Pick out each line of the records that includes the string "погодные", and copy it.

*** Supplied information ***

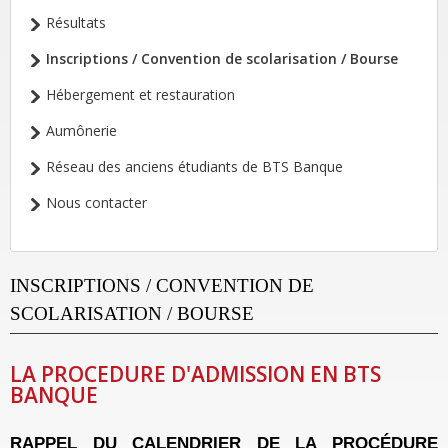
Résultats
Inscriptions / Convention de scolarisation / Bourse
Hébergement et restauration
Aumônerie
Réseau des anciens étudiants de BTS Banque
Nous contacter
INSCRIPTIONS / CONVENTION DE
SCOLARISATION / BOURSE
LA PROCEDURE D'ADMISSION EN BTS
BANQUE
RAPPEL DU CALENDRIER DE LA PROCÉDURE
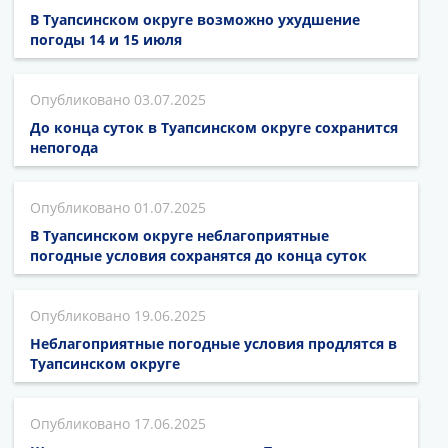
В Туапсинском округе возможно ухудшение
погоды 14 и 15 июля
03.07.2025
До конца суток в Туапсинском округе сохранится
непогода
01.07.2025
В Туапсинском округе неблагоприятные
погодные условия сохранятся до конца суток
19.06.2025
Неблагоприятные погодные условия продлятся в
Туапсинском округе
17.06.2025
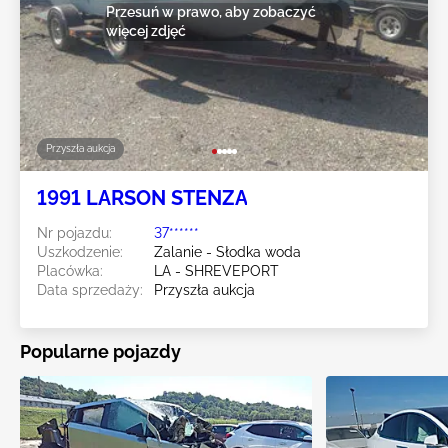
Przesuń w prawo, aby zobaczyć
więcej zdjęć
Przyszła aukcja
1991 LARSON STENZA
Nr pojazdu:
37******
Uszkodzenie:
Zalanie - Słodka woda
Placówka:
LA - SHREVEPORT
Data sprzedaży:
Przyszła aukcja
Popularne pojazdy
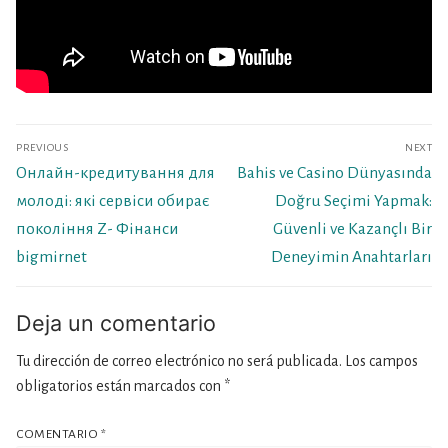
Navegación
PREVIOUS
NEXT
de
Previous
Next
Онлайн-кредитування для
Bahis ve Casino Dünyasında
entradas
post:
post:
молоді: які сервіси обирає
Doğru Seçimi Yapmak:
покоління Z- Фінанси
Güvenli ve Kazançlı Bir
bigmirnet
Deneyimin Anahtarları
Deja un comentario
Tu dirección de correo electrónico no será publicada.
Los campos
obligatorios están marcados con
*
COMENTARIO
*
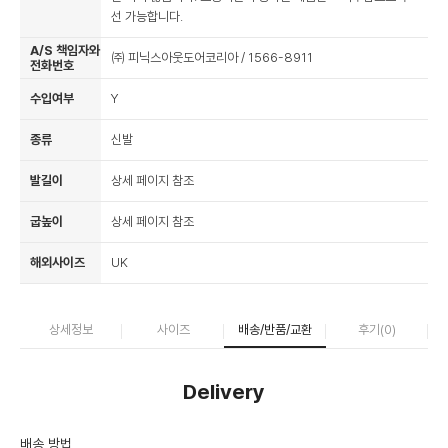
선 가능합니다.
A/S 책임자와
㈜ 피닉스아웃도어코리아 / 1566-8911
전화번호
수입여부
Y
종류
신발
발길이
상세 페이지 참조
굽높이
상세 페이지 참조
해외사이즈
UK
상세정보
사이즈
배송/반품/교환
후기(
0
)
Delivery
배송 방법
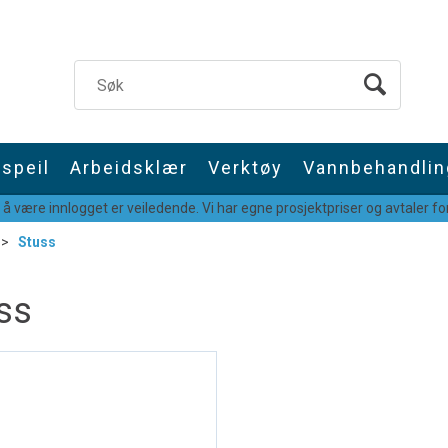
speil
Arbeidsklær
Verktøy
Vannbehandlin
 å være innlogget er veiledende. Vi har egne prosjektpriser og avtaler for
>
Stuss
ss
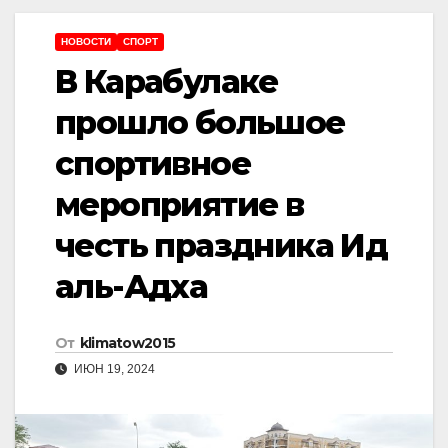
НОВОСТИ
СПОРТ
В Карабулаке
прошло большое
спортивное
мероприятие в
честь праздника Ид
аль-Адха
От
klimatow2015
ИЮН 19, 2024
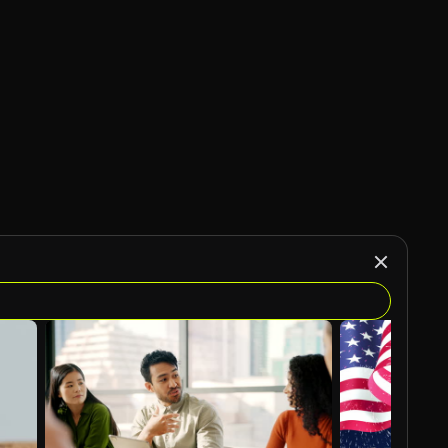
Gegenereerd door AI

*** End of Supplied information ***

# [Output]
погодные условия сохранятся до конца суток
Неблагоприятные погодные условия продлятся в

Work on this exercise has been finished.